When the Cabinet is more ethnically diverse than FE leadership, the sector should be ashamed, writes Andy Forbes
Well, what a positive move from Boris Johnson! A big welcome to Nadhim Zahawi, England’s first education minister of BAME background, someone who fled Iraq as a Kurdish refugee and started school in a local comprehensive in London.
His rise to prominence is a remarkable story which will resonate with the thousands of FE students whose families have been through similar experiences.
But it’s not just him. Oh, my goodness! The new Conservative cabinet has seven BAME members, not just bland individuals making up the numbers, but leading figures, like Rishi Sunak, Priti Patel and Sajid Javid.
That’s 23 per cent of the total. And Labour’s shadow cabinet is not far behind – seven out of 32 members, including experienced heavyweights like David Lammy and rising stars like Thangam Debbonaire.
What amazing progress has been made in advancing equality and diversity in the political world.
But wait a minute, before we get too excited here on Planet Education.
Nadhim Zahawi will be overseeing a sector that is stuck way behind others in representing the diversity of England in 2021.
The university and school sectors are not much to write home about, but the FE sector, in terms of its staffing and leadership profile, remains an extraordinary island of white privilege. What’s more, it’s not getting any better.
The FE sector remains an extraordinary island of white privilege
I’ve worked in it for over 30 years and yet, in my most recent position as college principal, I found myself yet again the only Black, Asian or minority ethnic (BAME) representative in meeting after meeting of senior FE colleagues, internal and external.
And I was working for a college where over a third of the students are BAME!
Never mind the “red wall” up north, look around and see the white wall encircling England’s FE sector.
It’s as seemingly impenetrable as The Wall keeping out all sorts of nasties in the TV series Game of Thrones (which does eventually get broken down, but only with the aid of a dragon).

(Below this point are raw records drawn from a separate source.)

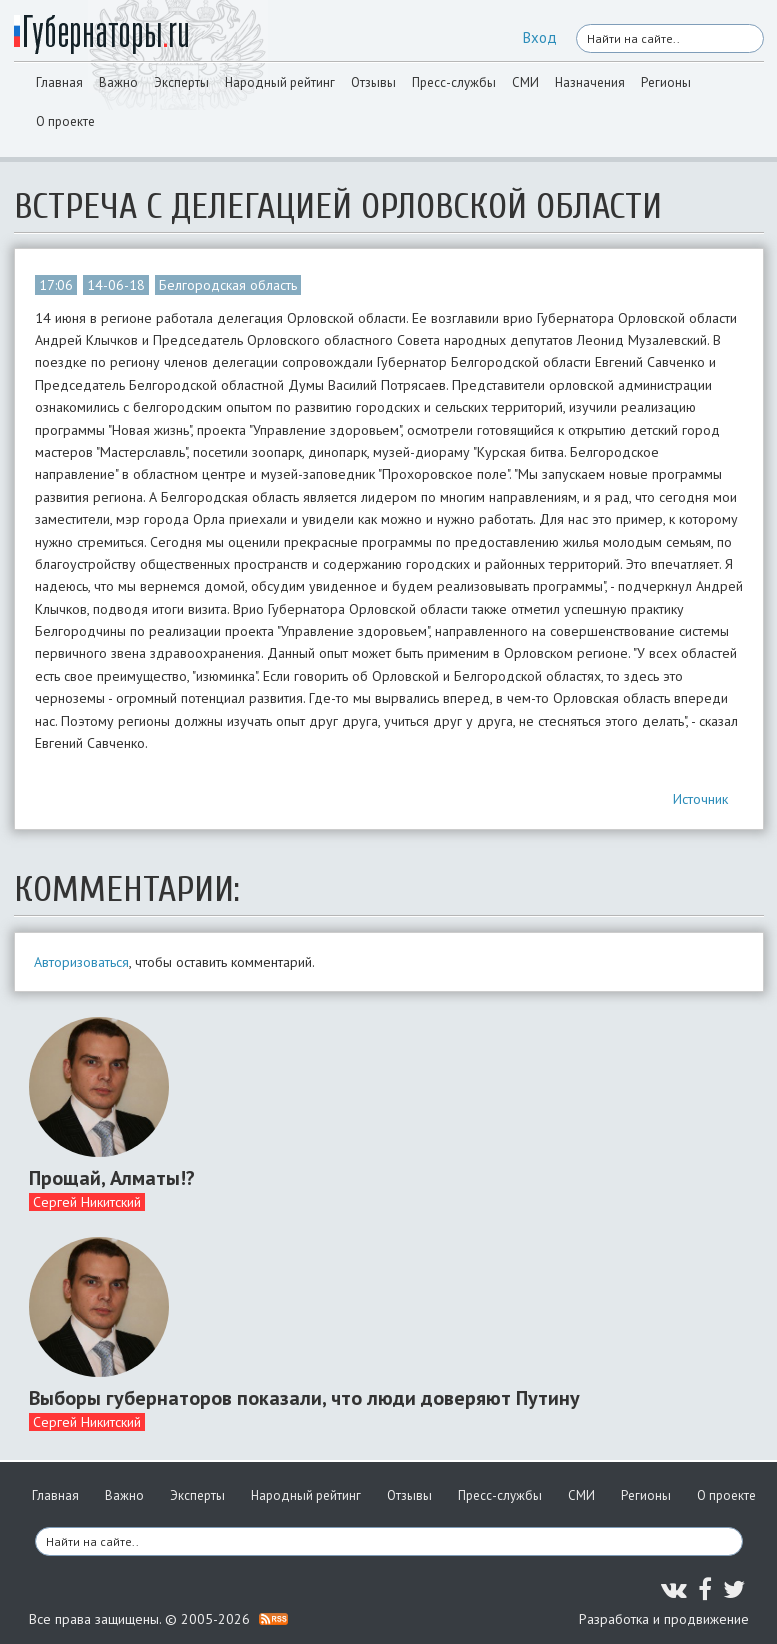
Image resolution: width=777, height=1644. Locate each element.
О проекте (65, 121)
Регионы (666, 82)
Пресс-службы (454, 82)
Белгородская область (228, 285)
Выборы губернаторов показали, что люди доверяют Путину (304, 1398)
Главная (59, 82)
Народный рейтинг (280, 82)
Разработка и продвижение (664, 1619)
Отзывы (373, 82)
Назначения (590, 82)
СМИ (525, 82)
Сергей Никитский (87, 1202)
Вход (540, 37)
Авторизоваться (81, 962)
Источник (700, 799)
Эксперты (181, 82)
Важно (118, 82)
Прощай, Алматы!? (112, 1178)
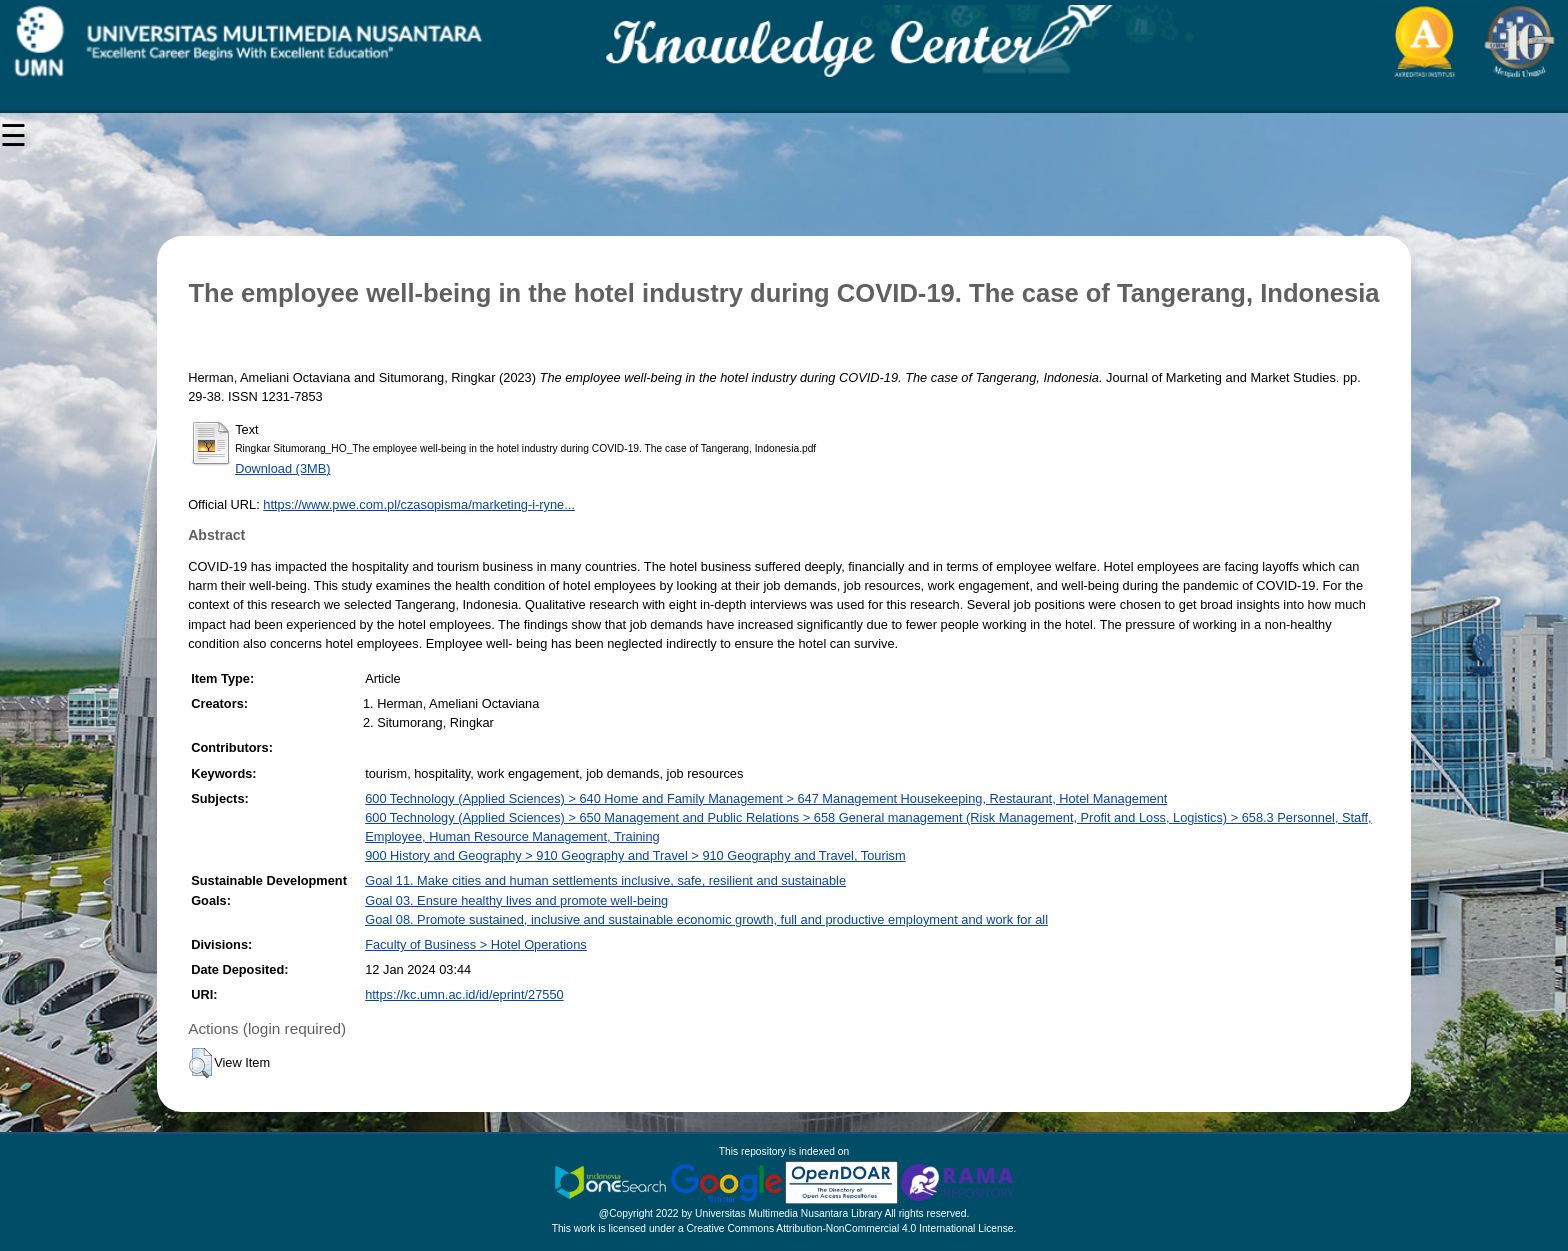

Of 76 FE specialist HMIs at Ofsted, four are BAME (that’s five per cent). Meanwhile the Ofsted senior team has one BAME representative.
Of 18 FE Commissioners, none are BAME.
Of the ESFA Management Board, only one is BAME, and she doesn’t have a background in the FE sector.
The Association of Colleges Board does slightly better, managing three BAME members out of a total of 18. But wherever you look, it’s the same picture, and not a good one.
If we had the same proportion of BAME leaders as the current cabinet – that’s 23 per cent, remember – over 50 college principals would be BAME.
I doubt if we even have half that number, although accurate data is still hard to get.
Meanwhile 17 FE HMIs would be BAME. Four of the FE Commissioner’s team. Four of the ESFA Management Board.
What a thought…
Shame on the FE sector, and on the governing bodies and boards, that have perpetuated this situation for decades.
Shame on the FE sector, and on the governing bodies and boards, that have perpetuated this situation
Perhaps we should put Boris Johnson in charge of appointing senior educational leaders, or Keir Starmer.
But hooray, at least, for the arrival of Nadhim Zahawi, and another loud hooray for the fact that one of his very first visits as education secretary was to an FE college.
How comfortable he looked talking to staff and students, and how promising his first words were, as he emphasised the vital role of education in the “levelling up” agenda.
So let’s hope he sees what needs to be done and challenges us all to level up ethnic diversity in FE leadership and management.
It’s well past time someone took a stand. With his remarkable personal background, Zahawi may just have the courage and determination to do so.